Geron Corporation, a biopharmaceutical company focused on developing and commercializing therapeutic and diagnostic products, announced that it has been granted U.S. Patent No. 6,610,839, by the U.S. Patent and Trademark Office, with claims covering the promoter that regulates expression of the human telomerase reverse transcriptase gene (the "hTERT promoter"). Geron had non-exclusively licensed the hTERT promoter to Genetic Therapy, Inc. (GTI), a subsidiary of Novartis AG, for use in the development of viruses that are designed to target cancer cells. Cell Genesys, Inc. recently acquired rights to the GTI product portfolio and intellectual property in the field of c, including the hTERT promoter licensed non-exclusively from Geron. This granted patent triggers a milestone payment.
"This U.S. patent for the hTERT promoter is significant because pre-clinical animal data reported by us, GTI and others, are confirming that the promoter can confer both selective expression of effector genes and selective viral replication in cancer cells across a wide range of tumor types," noted David J. Earp, J.D., Ph.D., Geron's vice president of Intellectual Property. "These data suggest that the promoter can be used therapeutically to drive anti-cancer genes in cancer-killing viruses."

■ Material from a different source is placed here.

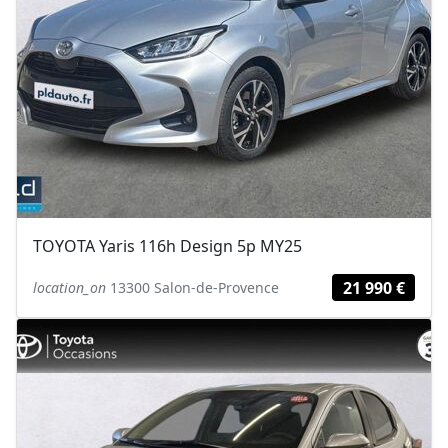
TOYOTA Yaris 116h Design 5p MY25
21 990 €
location_on
13300 Salon-de-Provence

In June, 2003, GTI presented data from its work in oncolytic viruses at the annual American Society for Gene Therapy (ASGT) conference, held in Washington D.C. The studies used an oncolytic virus in which two genes essential for replication of the virus were controlled by separate tumour specific promoters -- the first by the E2F-1 promoter (primarily active in Rb-pathway defective cancer cells) and the second by the hTERT promoter. Based on studies with mice carrying human liver and prostate cancers, GTI reported that a single intravenous injection of the virus led to significant anti-tumor efficacy and improved survival, without significant toxicity. Moreover, the combination of the oncolytic virus with widely used chemotherapy drugs was synergistic in human tumor cell cultures of hepatocellular, prostate, small cell lung and colon carcinomas. Continuing the synergy studies in an in vivo liver cancer model, GTI reported that significantly improved anti-tumor efficacy was observed when the oncolytic virus was combined with doxorubicin, compared to either treatment alone.

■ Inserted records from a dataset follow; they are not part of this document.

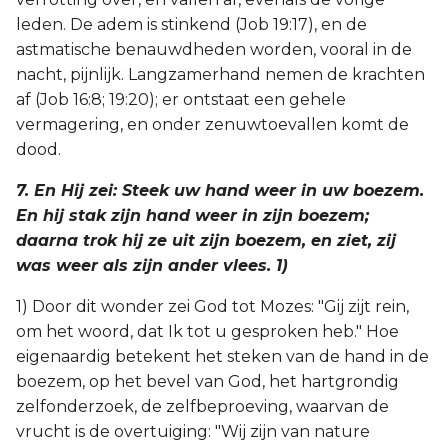
leden. De adem is stinkend (Job 19:17), en de
astmatische benauwdheden worden, vooral in de
nacht, pijnlijk. Langzamerhand nemen de krachten
af (Job 16:8; 19:20); er ontstaat een gehele
vermagering, en onder zenuwtoevallen komt de
dood.
7. En Hij zei: Steek uw hand weer in uw boezem.
En hij stak zijn hand weer in zijn boezem;
daarna trok hij ze uit zijn boezem, en ziet, zij
was weer als zijn ander vlees. 1)
1) Door dit wonder zei God tot Mozes: "Gij zijt rein,
om het woord, dat Ik tot u gesproken heb." Hoe
eigenaardig betekent het steken van de hand in de
boezem, op het bevel van God, het hartgrondig
zelfonderzoek, de zelfbeproeving, waarvan de
vrucht is de overtuiging: "Wij zijn van nature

"We have been pleased with the progress made by GTI," said Thomas B. Okarma, Ph.D., M.D., Geron's president and chief executive officer. "Internally, we tested oncolytic viruses driven by the hTERT promoter and the data we obtained suggested that the specificity of this promoter for cancer cells of many types would enable these viruses for use as mono-therapy as well as in combination with other therapeutic modalities. We made a decision to out-license this technology for development by companies with a principal business focus and IP in the oncolytic virus field. We look forward now to Cell Genesys' efforts to continue the development of this product."
"Oncolytic viruses may represent an important therapeutic alternative for cancer patients in the future," said Robert Tidwell, Cell Genesys' senior vice president of Corporate Development. "Our scientists have a strong interest in the telomerase promoter and we are eager to continue working with it in our oncolytic virus research in order to identify a clinical candidate as quickly as possible."

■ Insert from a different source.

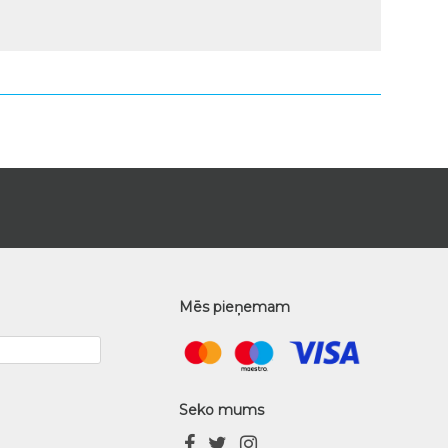
Mēs pieņemam
Seko mums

The telomerase enzyme must be turned on for cancer cells to replicate indefinitely and enable tumor growth and metastasis. Geron's proprietary telomerase technology is now the foundation for the development of three distinct approaches to treating cancer. Geron's telomerase inhibitors, GRN163 and GRN719, drugs that block the telomerase enzyme and send cancer cells into crisis, are in pre-clinical testing. Geron's cancer vaccine, which induces an immune response specific to telomerase-bearing cancer cells, is in a phase I/II clinical trial for hormone-refractory metastatic prostate cancer at Duke University. Finally, Cell Genesys will continue the development of cancer-killing oncolytic viruses that employ the hTERT promoter to drive selective expression of a gene required for viral replication in cancer cells.